Task item:
Only the lines from the one containing "Figures update each" through the one containing "eved via diverse" should be printed, exactly as they appear below, with both ends included.

Saved entries:
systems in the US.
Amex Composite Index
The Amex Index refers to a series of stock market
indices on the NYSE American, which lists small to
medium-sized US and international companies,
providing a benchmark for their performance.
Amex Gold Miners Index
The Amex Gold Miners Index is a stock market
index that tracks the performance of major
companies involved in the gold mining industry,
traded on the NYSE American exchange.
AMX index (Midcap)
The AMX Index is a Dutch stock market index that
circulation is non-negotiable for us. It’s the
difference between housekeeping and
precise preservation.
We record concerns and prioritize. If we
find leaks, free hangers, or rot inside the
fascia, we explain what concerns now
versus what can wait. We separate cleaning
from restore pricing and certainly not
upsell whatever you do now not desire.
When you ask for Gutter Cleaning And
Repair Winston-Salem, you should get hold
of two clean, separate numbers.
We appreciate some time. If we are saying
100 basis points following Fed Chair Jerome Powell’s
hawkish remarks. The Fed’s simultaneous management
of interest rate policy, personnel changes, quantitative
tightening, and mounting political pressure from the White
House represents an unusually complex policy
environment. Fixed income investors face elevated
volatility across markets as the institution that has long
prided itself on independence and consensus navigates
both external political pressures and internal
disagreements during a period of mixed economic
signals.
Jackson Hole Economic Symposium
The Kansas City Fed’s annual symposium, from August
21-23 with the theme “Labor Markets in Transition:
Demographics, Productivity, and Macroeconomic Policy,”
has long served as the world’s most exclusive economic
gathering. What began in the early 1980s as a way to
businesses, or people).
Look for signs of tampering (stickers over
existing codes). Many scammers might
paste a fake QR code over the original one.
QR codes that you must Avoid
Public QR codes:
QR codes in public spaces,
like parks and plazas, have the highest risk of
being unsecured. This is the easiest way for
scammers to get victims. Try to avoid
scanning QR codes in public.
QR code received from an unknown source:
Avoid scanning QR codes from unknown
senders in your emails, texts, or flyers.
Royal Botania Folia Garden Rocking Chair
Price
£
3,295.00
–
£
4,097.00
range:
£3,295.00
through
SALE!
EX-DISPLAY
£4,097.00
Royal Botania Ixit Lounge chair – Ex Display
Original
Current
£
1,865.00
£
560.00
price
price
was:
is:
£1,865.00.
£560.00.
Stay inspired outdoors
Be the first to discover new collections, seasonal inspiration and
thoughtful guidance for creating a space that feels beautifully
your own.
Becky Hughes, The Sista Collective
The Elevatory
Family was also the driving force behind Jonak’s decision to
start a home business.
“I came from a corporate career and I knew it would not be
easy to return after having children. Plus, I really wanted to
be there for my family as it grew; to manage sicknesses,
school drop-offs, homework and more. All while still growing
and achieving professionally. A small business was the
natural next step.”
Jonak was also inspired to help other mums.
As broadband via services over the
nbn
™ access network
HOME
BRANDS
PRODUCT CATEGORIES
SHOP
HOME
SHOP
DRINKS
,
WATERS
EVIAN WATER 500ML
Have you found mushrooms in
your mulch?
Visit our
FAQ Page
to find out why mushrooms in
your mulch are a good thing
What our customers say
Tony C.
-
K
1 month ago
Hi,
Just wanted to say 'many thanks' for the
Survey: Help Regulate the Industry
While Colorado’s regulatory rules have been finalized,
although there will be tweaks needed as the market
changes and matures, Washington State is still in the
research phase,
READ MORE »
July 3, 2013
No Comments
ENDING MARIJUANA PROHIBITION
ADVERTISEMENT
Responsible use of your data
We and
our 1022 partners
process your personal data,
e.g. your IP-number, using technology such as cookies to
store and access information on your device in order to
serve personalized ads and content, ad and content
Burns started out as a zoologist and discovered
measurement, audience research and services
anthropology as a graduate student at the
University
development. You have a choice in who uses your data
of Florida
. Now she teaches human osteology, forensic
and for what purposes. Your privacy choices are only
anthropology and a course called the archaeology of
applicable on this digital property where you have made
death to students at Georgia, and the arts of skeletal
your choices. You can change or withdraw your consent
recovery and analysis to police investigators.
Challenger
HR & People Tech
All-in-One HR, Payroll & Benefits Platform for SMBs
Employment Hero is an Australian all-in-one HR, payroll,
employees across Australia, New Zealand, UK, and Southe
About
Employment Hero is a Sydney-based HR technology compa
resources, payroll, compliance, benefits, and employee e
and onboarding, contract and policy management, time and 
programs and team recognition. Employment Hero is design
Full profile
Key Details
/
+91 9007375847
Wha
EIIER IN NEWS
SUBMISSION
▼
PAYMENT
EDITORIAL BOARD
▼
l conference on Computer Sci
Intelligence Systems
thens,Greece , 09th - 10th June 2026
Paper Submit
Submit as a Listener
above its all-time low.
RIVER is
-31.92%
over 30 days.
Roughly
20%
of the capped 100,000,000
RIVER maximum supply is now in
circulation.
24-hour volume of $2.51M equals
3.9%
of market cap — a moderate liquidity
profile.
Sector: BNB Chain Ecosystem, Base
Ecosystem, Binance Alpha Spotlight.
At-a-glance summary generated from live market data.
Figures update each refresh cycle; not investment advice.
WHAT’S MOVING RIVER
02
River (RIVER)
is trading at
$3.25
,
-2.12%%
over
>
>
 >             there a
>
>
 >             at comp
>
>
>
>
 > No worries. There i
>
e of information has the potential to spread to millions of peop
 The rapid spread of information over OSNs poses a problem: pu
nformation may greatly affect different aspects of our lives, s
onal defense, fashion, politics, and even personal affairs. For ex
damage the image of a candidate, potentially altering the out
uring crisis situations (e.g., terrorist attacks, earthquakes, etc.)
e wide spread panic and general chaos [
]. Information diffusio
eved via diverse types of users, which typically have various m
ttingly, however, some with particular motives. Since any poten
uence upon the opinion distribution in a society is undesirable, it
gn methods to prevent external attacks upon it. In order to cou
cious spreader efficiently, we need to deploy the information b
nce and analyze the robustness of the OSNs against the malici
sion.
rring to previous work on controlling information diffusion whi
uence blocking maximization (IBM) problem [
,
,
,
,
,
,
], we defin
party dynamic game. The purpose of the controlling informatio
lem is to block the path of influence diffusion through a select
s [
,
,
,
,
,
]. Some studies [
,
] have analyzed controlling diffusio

Answer below:
Figures update each refresh cycle; not investment advice.
WHAT’S MOVING RIVER
02
River (RIVER)
is trading at
$3.25
,
-2.12%%
over
>
>
 >             there a
>
>
 >             at comp
>
>
>
>
 > No worries. There i
>
e of information has the potential to spread to millions of peop
 The rapid spread of information over OSNs poses a problem: pu
nformation may greatly affect different aspects of our lives, s
onal defense, fashion, politics, and even personal affairs. For ex
damage the image of a candidate, potentially altering the out
uring crisis situations (e.g., terrorist attacks, earthquakes, etc.)
e wide spread panic and general chaos [
]. Information diffusio
eved via diverse types of users, which typically have various m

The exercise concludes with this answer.